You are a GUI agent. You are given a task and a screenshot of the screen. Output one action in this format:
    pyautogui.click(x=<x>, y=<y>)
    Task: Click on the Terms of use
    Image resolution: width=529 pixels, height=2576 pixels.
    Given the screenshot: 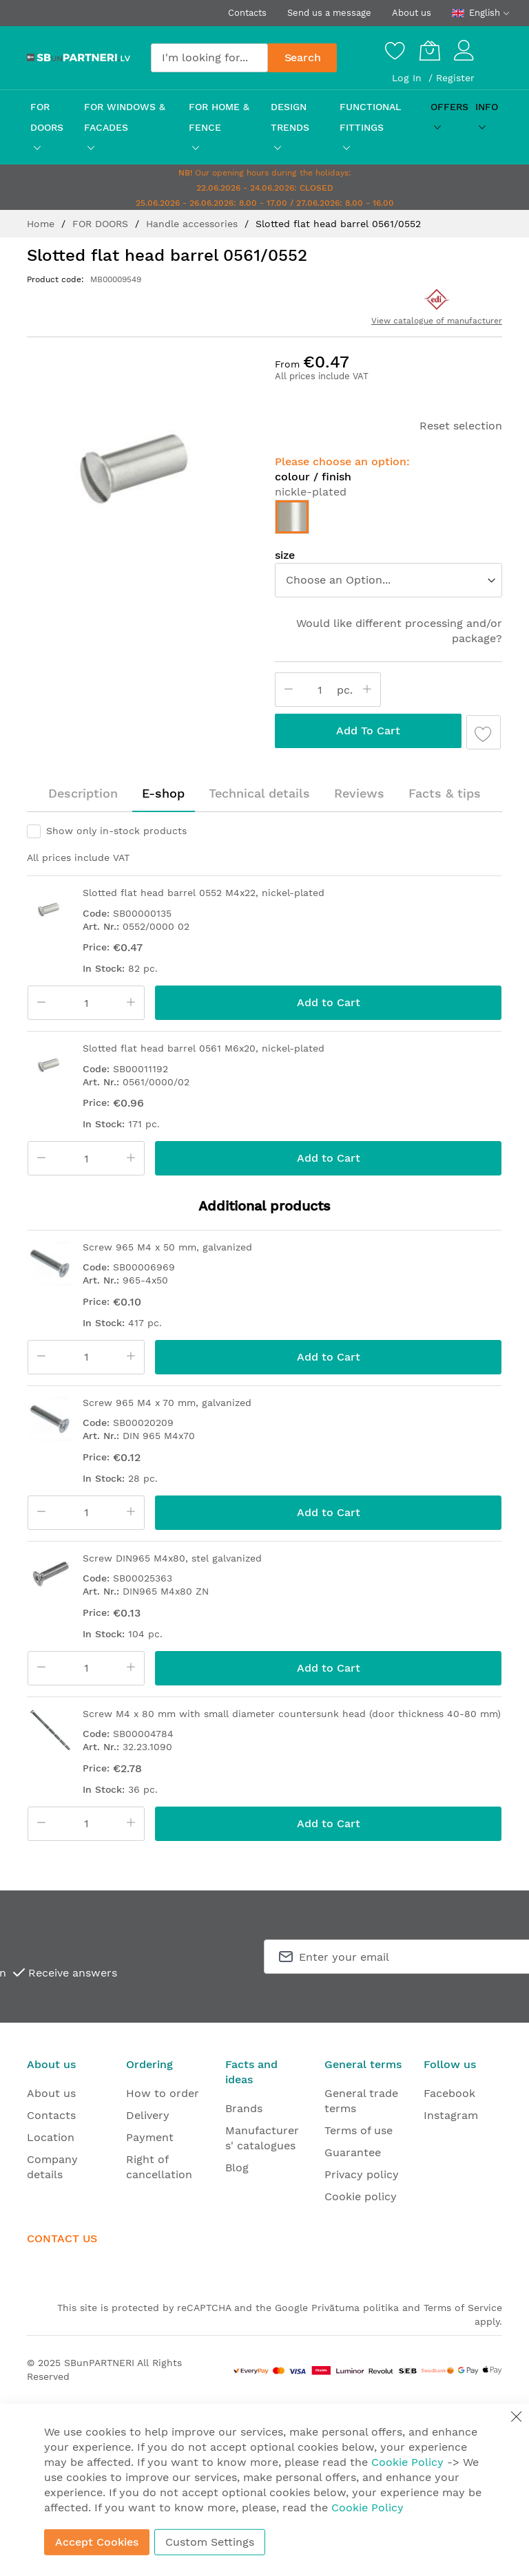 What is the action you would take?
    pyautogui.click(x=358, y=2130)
==
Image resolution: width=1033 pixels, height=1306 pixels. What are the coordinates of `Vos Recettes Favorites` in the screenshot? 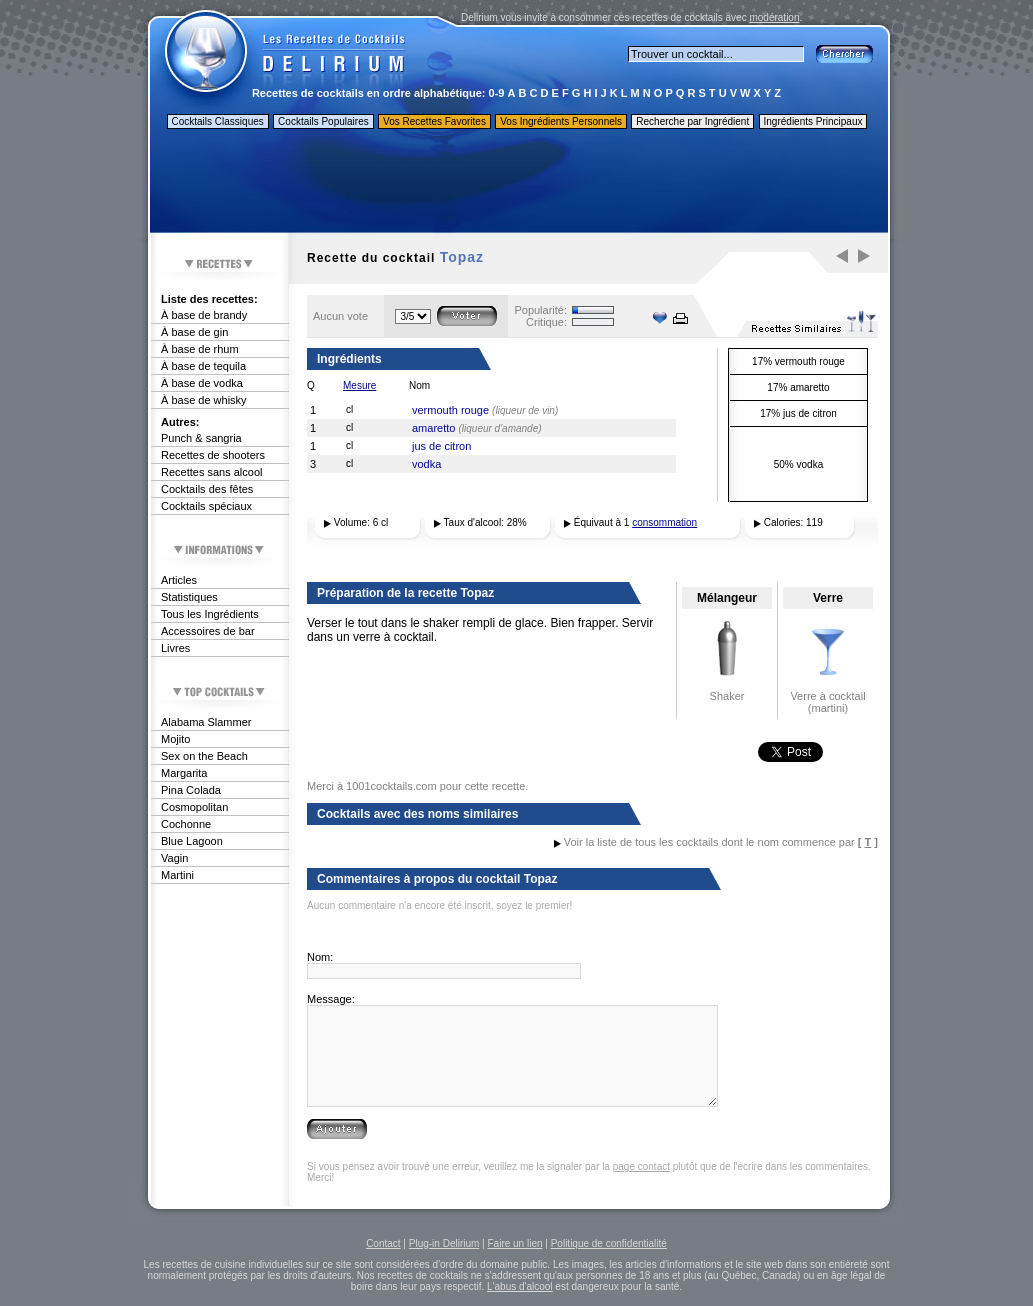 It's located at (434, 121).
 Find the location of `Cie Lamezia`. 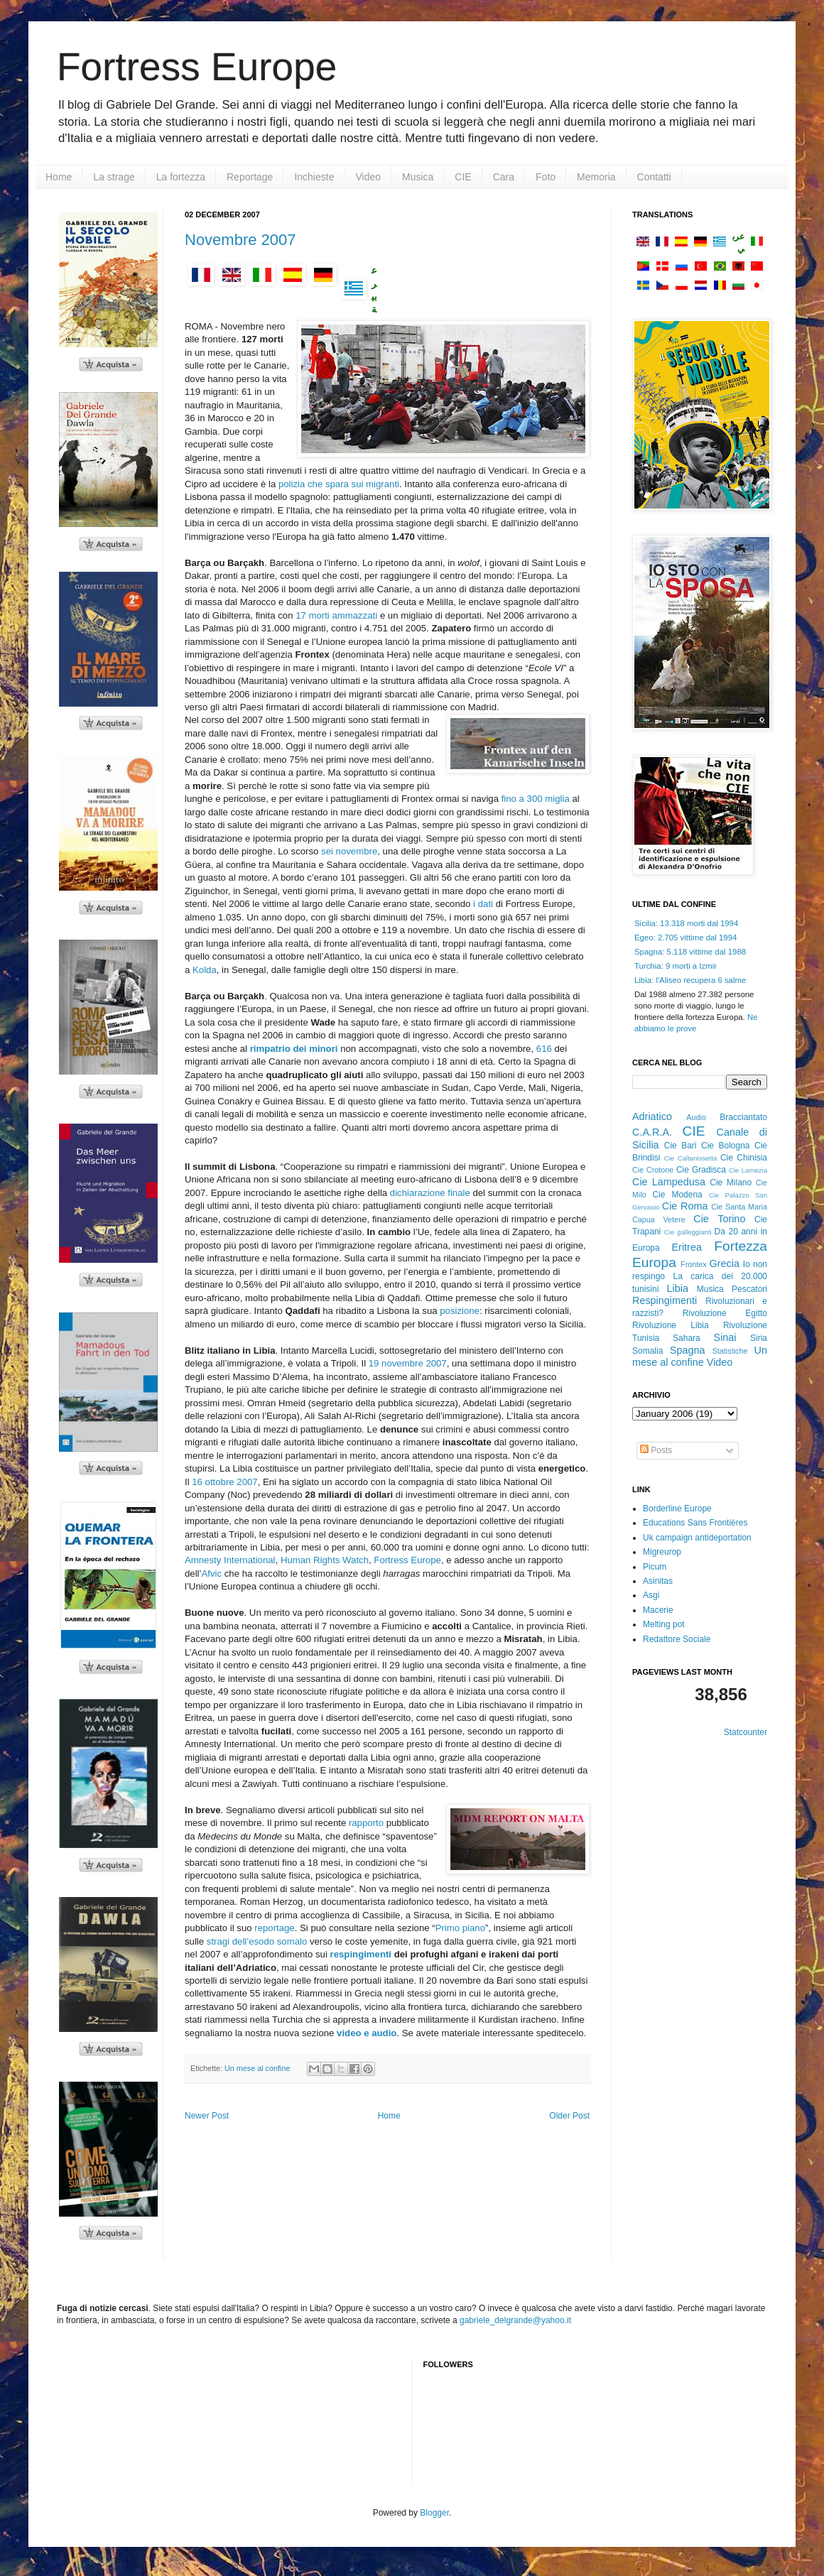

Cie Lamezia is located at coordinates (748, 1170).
==
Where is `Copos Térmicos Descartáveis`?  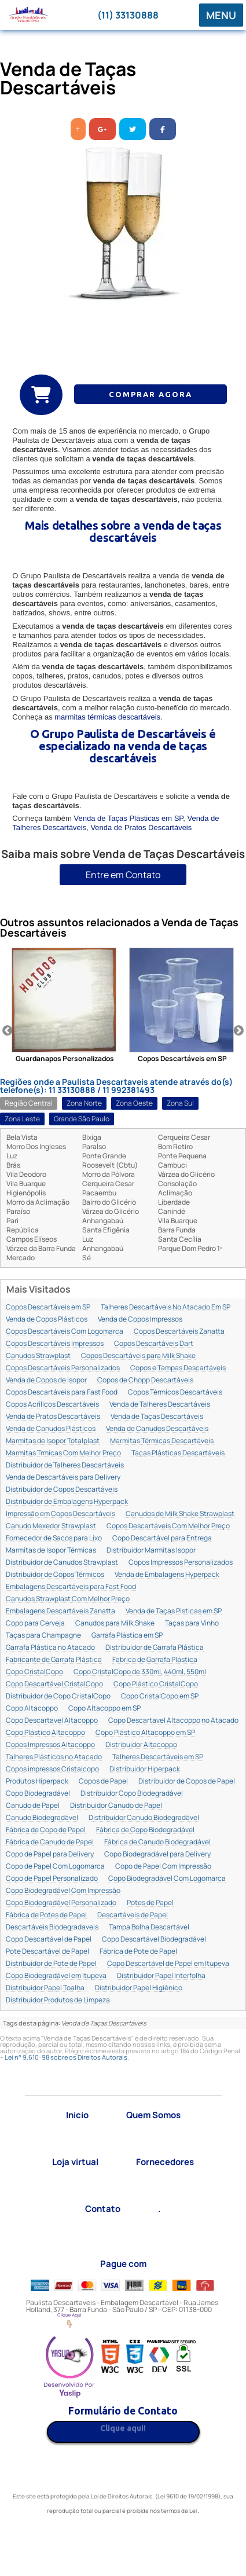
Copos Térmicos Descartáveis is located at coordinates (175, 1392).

**What the exercise asks**
For this exercise, repeat exactly the lines of the data above from the one with "You are a GUI" down to the one with "Image resolution: width=529", both end lines included.

**Task response**
You are a GUI agent. You are given a task and a screenshot of the screen. Output one action in this format:
    pyautogui.click(x=<x>, y=<y>)
    Task: Click on the Terms of use
    Image resolution: width=529 pixels, height=2576 pixels.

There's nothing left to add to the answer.